## PROBLEM DETAILS
Of the lines in the data below, write out exactly those from the one holding "Hive5 marketplace d.o.o." through the one holding "Configure privacy and cookie policy", both included.

Collected data

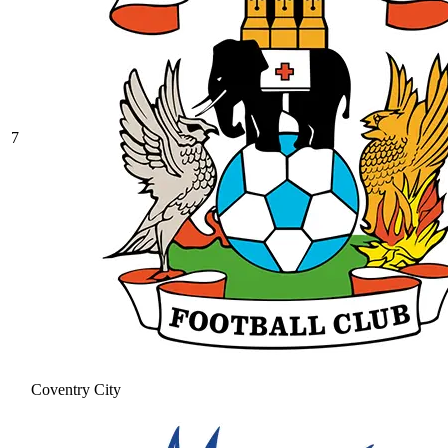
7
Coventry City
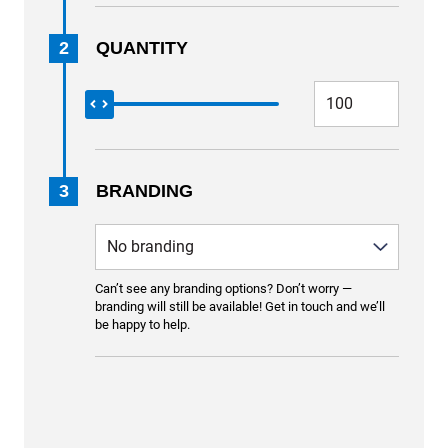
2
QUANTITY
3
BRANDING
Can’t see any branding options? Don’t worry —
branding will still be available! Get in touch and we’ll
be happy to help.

==

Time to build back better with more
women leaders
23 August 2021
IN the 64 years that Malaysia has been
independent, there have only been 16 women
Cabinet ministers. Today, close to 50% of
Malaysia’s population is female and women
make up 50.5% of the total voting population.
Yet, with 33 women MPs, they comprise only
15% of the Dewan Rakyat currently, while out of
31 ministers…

---

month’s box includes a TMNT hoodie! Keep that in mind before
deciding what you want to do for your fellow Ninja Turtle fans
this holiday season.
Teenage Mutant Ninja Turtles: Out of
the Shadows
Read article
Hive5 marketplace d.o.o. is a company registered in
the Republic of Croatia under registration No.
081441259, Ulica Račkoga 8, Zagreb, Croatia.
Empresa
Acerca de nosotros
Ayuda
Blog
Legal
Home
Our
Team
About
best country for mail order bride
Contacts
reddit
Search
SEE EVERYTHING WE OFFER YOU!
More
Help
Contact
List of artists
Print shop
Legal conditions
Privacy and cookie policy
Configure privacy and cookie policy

## COMPLETED TASK
Hive5 marketplace d.o.o. is a company registered in
the Republic of Croatia under registration No.
081441259, Ulica Račkoga 8, Zagreb, Croatia.
Empresa
Acerca de nosotros
Ayuda
Blog
Legal
Home
Our
Team
About
best country for mail order bride
Contacts
reddit
Search
SEE EVERYTHING WE OFFER YOU!
More
Help
Contact
List of artists
Print shop
Legal conditions
Privacy and cookie policy
Configure privacy and cookie policy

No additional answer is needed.